Seções | CONFLITOS | Em Dia

As câmeras que humilham

POR:
Pedro Annunciato e Carla Almeida

Um novo tipo de agressão virou rotina nas redes sociais: enquanto fazem provocações e afrontas, estudantes usam celulares para gravar a reação de professores e gestores e postar os vídeos na internet. Humilhado, o profissional vê sua intimidade invadida e, não raro, recebe uma avalanche de ataques e ameaças.

O caso notório mais recente ocorreu em Mossoró (RN), na EE Aida Ramalho Cortez Pereira. O aluno Ricardo Silva, 19 anos, que estava sentado no colo do namorado, filmou o momento em que a diretora, Hévila Maria, pedia que ele se levantasse. Na gravação, o garoto acusa a gestora de homofobia e tenta intimidá-la com a câmera.

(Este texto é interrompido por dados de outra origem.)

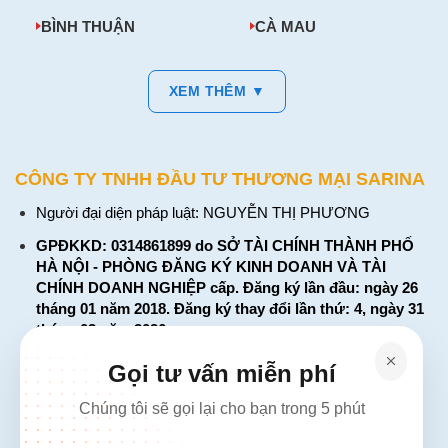
BÌNH THUẬN
CÀ MAU
XEM THÊM ▼
CÔNG TY TNHH ĐẦU TƯ THƯƠNG MẠI SARINA
Người đại diện pháp luật: NGUYỄN THỊ PHƯƠNG
GPĐKKD: 0314861899 do SỞ TÀI CHÍNH THÀNH PHỐ
HÀ NỘI - PHÒNG ĐĂNG KÝ KINH DOANH VÀ TÀI
CHÍNH DOANH NGHIỆP cấp. Đăng ký lần đầu: ngày 26
tháng 01 năm 2018. Đăng ký thay đổi lần thứ: 4, ngày 31
tháng 03 năm 2026
226 Đường Láng, Đống Đa, Hà Nội
Gọi tư vấn miễn phí
137 Đường Hòa Hưng, Phường 12, Quận 10, TP. Hồ Chí
Chúng tôi sẽ gọi lại cho bạn trong 5 phút
Minh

A cena da briga viralizou e recebeu centenas de comentários em diversas publicações no Facebook - boa parte deles favoráveis à diretora. Dias depois da confusão, Hévila registrou um boletim de ocorrência contra Ricardo.

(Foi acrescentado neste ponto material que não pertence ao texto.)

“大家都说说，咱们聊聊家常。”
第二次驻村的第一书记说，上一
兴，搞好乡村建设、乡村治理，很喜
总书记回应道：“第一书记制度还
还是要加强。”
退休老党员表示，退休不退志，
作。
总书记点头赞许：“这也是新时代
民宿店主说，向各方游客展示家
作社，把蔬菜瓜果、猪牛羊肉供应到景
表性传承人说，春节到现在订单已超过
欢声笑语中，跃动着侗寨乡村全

"Esse tipo de atitude causa indignação e enorme sofrimento ao profissional. É exaustivo lidar com a exposição, e a relação com o agressor fica bastante estremecida", descreve Raul Alves, pesquisador do Grupo de Estudos e Pesquisas em Educação Moral (Gepem Unesp/Unicamp).

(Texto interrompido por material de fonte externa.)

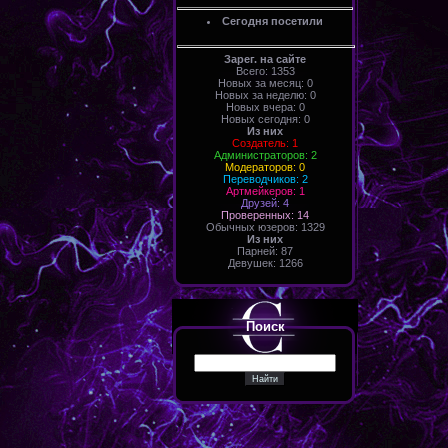
Сегодня посетили
Зарег. на сайте
Всего: 1353
Новых за месяц: 0
Новых за неделю: 0
Новых вчера: 0
Новых сегодня: 0
Из них
Создатель: 1
Администраторов: 2
Модераторов: 0
Переводчиков: 2
Артмейкеров: 1
Друзей: 4
Проверенных: 14
Обычных юзеров: 1329
Из них
Парней: 87
Девушек: 1266
Поиск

Mas o que fazer quando acontece um problema como esses? Como em qualquer situação de confronto, não há uma fórmula pronta para resolver qualquer caso. Mas existem algumas medidas que você, se um dia passar por isso, pode adotar para se proteger e reconstruir as relações com os alunos. Veja quais são elas.

 

ESTRATÉGIAS PARA SUPERAR A AGRESSÃO
Como agir quando sua imagem é exposta nas redes

Chame o agressor para uma conversa franca

A primeira providência a ser tomada é convocar o aluno reservadamente para falar sobre o ocorrido, de forma assertiva, mas serena. Diga quanto você se sentiu ferido pela postagem dele e mostre as consequências negativas que a atitude trouxe à sua rotina. Deixe claro que é preciso haver uma relação de respeito mútuo dentro da sala de aula, e que expor um colega ou um professor daquela forma
não é uma atitude aceitável.

Proponha uma reparação adequada

Além da conversa, é importante que o estudante se comprometa a reparar a ofensa cometida. O primeiro passo é solicitar que a postagem seja apagada das mídias sociais, mas também é possível acrescentar outras formas de sanções educativas. Você pode pedir que o aluno faça uma retratação pública nas próprias redes ou a produção de um trabalho sobre a ética das relações humanas nos meios virtuais, por exemplo.

Peça o apoio da família

A gestão pode convocar os responsáveis para tentar solucionar o problema, especialmente se houver resistência aos apelos do professor. Isso porque esse tipo de agressão, em geral, tem consequências para além dos muros da escola e, portanto, não é apenas um problema interno. No entanto, a instituição não pode se limitar a transferir a responsabilidade para a família. A intervenção serve para que os pais estejam cientes do que aconteceu e garantam que a reparação seja cumprida pelo estudante.

Denuncie a postagem e avance nas sanções

Se, depois de tudo, o agressor se recusar a voltar atrás, é hora de tomar medidas mais duras. Facebook e YouTube possuem ferramentas para denunciar perfis e publicações, que podem ser bloqueadas ou removidas. A equipe de gestão também deve ter um protocolo de ações sistemáticas para mediação de conflitos. Uma saída é adaptar a proposta do psicólogo americano Anatol Pikas para casos de bullying, uma modalidade de agressão parecida. A Universidade de Navarra disponibiliza, em espanhol, um material com essas referências.

Pondere sobre as medidas judiciais

Em tese, qualquer pessoa que se sinta agredida pode procurar uma delegacia e registrar um boletim de ocorrência, ou mesmo mover um processo contra o agressor. Essas ações, porém, podem ter pouca eficácia e aumentar a tensão entre os educadores e o aluno. É mais prudente tentar primeiro a via pedagógica e utilizar esses instrumentos somente em casos mais graves. Recomenda-se, ainda, buscar orientação jurídica profissional. No caso da rede pública, muitas secretarias de Educação oferecem esse serviço às escolas.